**Provided data:**

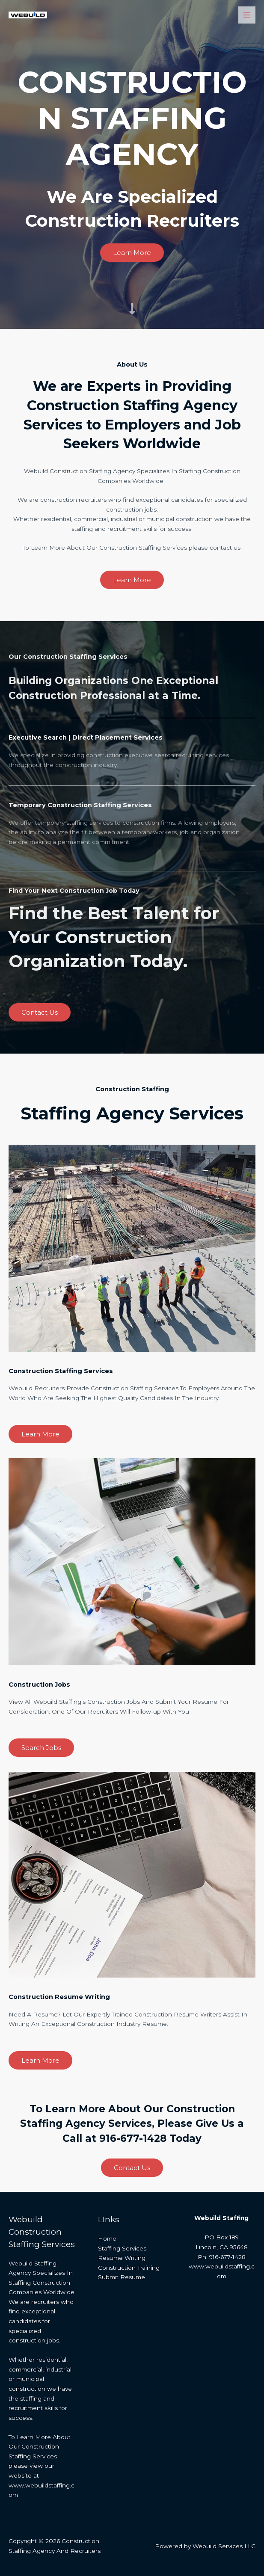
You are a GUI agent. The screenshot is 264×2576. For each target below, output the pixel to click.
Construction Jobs (43, 1684)
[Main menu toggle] (247, 15)
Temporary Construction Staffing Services (88, 804)
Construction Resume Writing (65, 1996)
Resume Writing (121, 2257)
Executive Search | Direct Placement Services (95, 737)
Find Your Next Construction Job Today (82, 890)
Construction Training (129, 2267)
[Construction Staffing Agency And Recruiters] (26, 15)
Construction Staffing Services (67, 1370)
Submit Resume (121, 2277)
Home (107, 2238)
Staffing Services (122, 2248)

**To do:** Everything from the line containing "Construction Jobs (43, 1684)" to the last line of the entries above should be quoted exactly, and only that.

**Solution below:**
Construction Jobs (43, 1684)
[Main menu toggle] (247, 15)
Temporary Construction Staffing Services (88, 804)
Construction Resume Writing (65, 1996)
Resume Writing (121, 2257)
Executive Search | Direct Placement Services (95, 737)
Find Your Next Construction Job Today (82, 890)
Construction Training (129, 2267)
[Construction Staffing Agency And Recruiters] (26, 15)
Construction Staffing Services (67, 1370)
Submit Resume (121, 2277)
Home (107, 2238)
Staffing Services (122, 2248)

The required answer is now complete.